Until then, the regulator said that it "remains of the view that the benefits of the vaccine in preventing COVID-19 outweigh the risks of side effects."

For Poland, that meant there was no reason to wait.

"In line with these recommendations (by the EMA), we will want to use it in inoculations," Polish Health Minister Adam Niedzielski said.

France, which received 200,000 doses, said it is also sticking to its plan to start administering the vaccine in the middle of next week to people age 55 and over. Hungary also said it would move ahead with the doses it received. It plans to distribute them using buses that bring vaccines to rural areas.

Other countries, however, decided to hold up.

Italian Health Minister Roberto Speranza said his government was waiting for further information from the FDA and the EMA to decide how to proceed with the initial 180,000 doses that arrived in Italy Tuesday.

"But I think this vaccine must be used because it's an important vaccine, and the U.S. decision was a precautionary one, and the choice of Johnson & Johnson to not immediately put it on the market in Europe was also a precautionary choice," Speranza said.

"Our hope is that these knots can be resolved as soon as possible so we can use this vaccine, which would be the fourth one and is particularly useful for us," he said.

The Netherlands also put the 80,000 Johnson & Johnson doses it received into storage, as did Denmark, Croatia and Romania with their batches.

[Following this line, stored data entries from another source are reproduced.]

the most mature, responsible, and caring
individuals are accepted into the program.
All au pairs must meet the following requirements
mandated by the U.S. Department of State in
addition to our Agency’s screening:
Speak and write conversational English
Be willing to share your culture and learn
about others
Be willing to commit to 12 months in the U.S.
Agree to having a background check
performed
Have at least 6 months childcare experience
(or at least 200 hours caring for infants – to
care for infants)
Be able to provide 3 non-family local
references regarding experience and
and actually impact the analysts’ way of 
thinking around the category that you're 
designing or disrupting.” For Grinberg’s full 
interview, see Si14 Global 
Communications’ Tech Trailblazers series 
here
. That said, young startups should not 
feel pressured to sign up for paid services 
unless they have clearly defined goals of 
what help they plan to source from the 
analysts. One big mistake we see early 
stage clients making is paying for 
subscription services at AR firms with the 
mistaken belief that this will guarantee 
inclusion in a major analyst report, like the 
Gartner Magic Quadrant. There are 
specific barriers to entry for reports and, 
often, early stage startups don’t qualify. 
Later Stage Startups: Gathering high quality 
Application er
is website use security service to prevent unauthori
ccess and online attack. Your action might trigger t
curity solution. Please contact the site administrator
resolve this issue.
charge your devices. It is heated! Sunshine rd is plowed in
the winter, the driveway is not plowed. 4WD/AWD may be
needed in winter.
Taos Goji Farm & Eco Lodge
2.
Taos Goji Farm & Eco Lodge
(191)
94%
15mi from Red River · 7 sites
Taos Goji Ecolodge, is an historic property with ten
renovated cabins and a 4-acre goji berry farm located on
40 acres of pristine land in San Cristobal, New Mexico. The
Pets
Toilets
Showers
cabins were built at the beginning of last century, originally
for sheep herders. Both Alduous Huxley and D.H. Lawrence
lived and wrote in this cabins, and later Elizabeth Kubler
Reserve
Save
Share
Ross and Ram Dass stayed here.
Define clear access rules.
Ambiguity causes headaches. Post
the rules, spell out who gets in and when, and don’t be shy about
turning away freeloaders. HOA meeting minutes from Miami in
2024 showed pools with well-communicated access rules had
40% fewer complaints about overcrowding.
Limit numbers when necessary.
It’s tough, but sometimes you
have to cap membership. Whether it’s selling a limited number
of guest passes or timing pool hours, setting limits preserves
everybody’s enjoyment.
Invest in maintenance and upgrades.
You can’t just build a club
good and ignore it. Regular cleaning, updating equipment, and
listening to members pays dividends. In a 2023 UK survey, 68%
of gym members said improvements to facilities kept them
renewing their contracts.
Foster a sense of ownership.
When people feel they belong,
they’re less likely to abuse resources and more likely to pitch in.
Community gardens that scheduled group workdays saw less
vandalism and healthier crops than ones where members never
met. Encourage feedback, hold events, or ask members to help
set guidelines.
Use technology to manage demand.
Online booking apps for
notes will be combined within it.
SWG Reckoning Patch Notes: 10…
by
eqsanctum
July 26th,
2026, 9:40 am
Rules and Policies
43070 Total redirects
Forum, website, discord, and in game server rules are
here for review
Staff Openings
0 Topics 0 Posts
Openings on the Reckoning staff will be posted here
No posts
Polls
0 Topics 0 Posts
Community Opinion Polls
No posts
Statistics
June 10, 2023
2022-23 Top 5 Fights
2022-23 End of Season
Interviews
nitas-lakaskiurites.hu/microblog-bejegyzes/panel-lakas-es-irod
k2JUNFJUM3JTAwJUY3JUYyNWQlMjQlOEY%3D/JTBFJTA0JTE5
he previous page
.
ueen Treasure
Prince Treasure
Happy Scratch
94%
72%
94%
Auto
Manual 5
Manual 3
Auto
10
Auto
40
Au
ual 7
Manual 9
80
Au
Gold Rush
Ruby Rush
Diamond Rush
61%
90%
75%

South Africa suspended the shot as a "precautionary measure."

The European Union has for weeks been looking at Britain with envy as the vaccination program of its former member outpaced its own.

The J&J shot was supposed to help it play catch-up.

Under a contract with the European Commission, 200 million doses were supposed to arrive in the second quarter of this year. That deal allowed for the purchase of an additional 200 million doses.

Despite this week's delay, Spanish Prime Minister Pedro Sánchez said the EU was still on track to vaccinate 70% of adults by the end of the summer. Spain—which received an initial shipment of 146,000 doses that are now on hold—planned to use the shots to target groups that have been missed so far, including homeless people and migrant workers.

Austrian Chancellor Sebastian Kurz also downplayed the impact of the delay that came hours after the first doses were delivered to his country.

"I can only tell you that, with the more than 8 million doses we will have delivered by the summer...we will be able to able to offer everyone a first dose. I said at Easter within 100 days, and from today's point of view I would stick to that," Kurz said.

In a sign of the bloc's current thinking, European Commission President Ursula von der Leyen announced Wednesday that the bloc will start negotiating to buy 1.8 billion doses of the Pfizer-BioNTech vaccine through 2023.